Epidemiologi Rhabdomyolysis
Data epidemiologi menunjukkan bahwa rhabdomyolysis dapat terjadi pada semua usia, tetapi kasus ini lebih banyak ditemukan pada orang dewasa. Selain itu, secara demografi, rhabdomyolysis lebih banyak terjadi pada laki-laki, orang dengan obesitas, pasien berusia kurang dari 10 tahun, dan usia lebih dari 60 tahun.[3,5,6]
Global
Di Amerika Serikat, sekitar 25.000 kasus rhabdomyolysis dilaporkan setiap tahunnya. Pada pasien dewasa, penyebab terbanyak adalah penyalahgunaan alkohol dan obat-obatan terlarang, trauma, crush injury, dan efek miotoksik dari obat. Sementara itu, pada anak-anak, penyebab rhabdomyolysis yang paling umum adalah infeksi, yaitu sekitar 30%.[2,3]

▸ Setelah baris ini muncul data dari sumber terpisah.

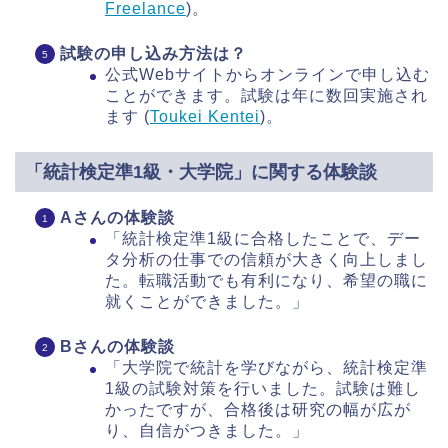
Freelance
)​。
試験の申し込み方法は？
公式Webサイトからオンラインで申し込む
ことができます。試験は年に数回実施され
ます​ (
Toukei Kentei
)​。
「統計検定準1級・大学院」に関する体験談
Aさんの体験談
「統計検定準1級に合格したことで、デー
タ分析の仕事での信頼が大きく向上しまし
た。転職活動でも有利になり、希望の職に
就くことができました。」
Bさんの体験談
「大学院で統計を学びながら、統計検定準
1級の試験対策を行いました。試験は難し
かったですが、合格後は研究の幅が広が
り、自信がつきました。」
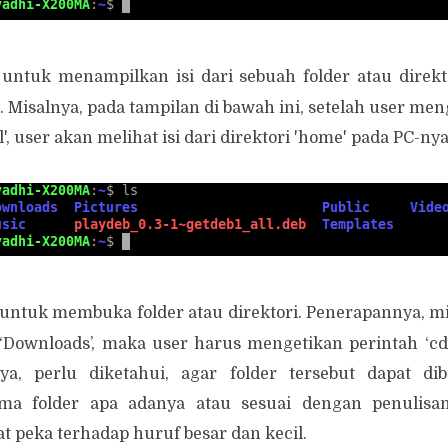
 untuk menampilkan isi dari sebuah folder atau direkt
 Misalnya, pada tampilan di bawah ini, setelah user me
l', user akan melihat isi dari direktori 'home' pada PC-nya
 untuk membuka folder atau direktori. Penerapannya, mi
‘Downloads’, maka user harus mengetikan perintah ‘cd
 iya, perlu diketahui, agar folder tersebut dapat di
a folder apa adanya atau sesuai dengan penulisan
at peka terhadap huruf besar dan kecil.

Persentase pasien rhabdomyolisis yang mengalami gagal ginjal akut bervariasi tergantung tingkat keparahan penyakit. Pada pasien dengan rhabdomyolisis berat, angka kejadian gagal ginjal naik hingga 81%, dimana 26% pasien memerlukan terapi penggantian ginjal.[5]
Indonesia
Sampai saat ini, masih belum didapatkan data epidemiologi rhabdomyolysis di Indonesia. Kondisi ini akan meningkat kejadiannya di area dengan kasus gigitan ular yang tinggi. Di Indonesia, contoh ular yang dapat menyebabkan fatalitas adalah Acanthopis laevis di Maluku dan Papua. Rhabdomyolysis juga dapat timbul pada pasien yang mengalami cedera akibat tertimpa reruntuhan bangunan saat terjadi gempa bumi.
Mortalitas
Gejala rhabdomyolysis bervariasi dari ringan hingga berat. Secara keseluruhan, angka mortalitas rhabdomyolysis adalah sekitar 5%. Pada kasus berat, komplikasi yang paling sering terjadi adalah gagal ginjal akut. Sekitar 10-40% pasien rhabdomyolysis mengalami komplikasi gagal ginjal akut.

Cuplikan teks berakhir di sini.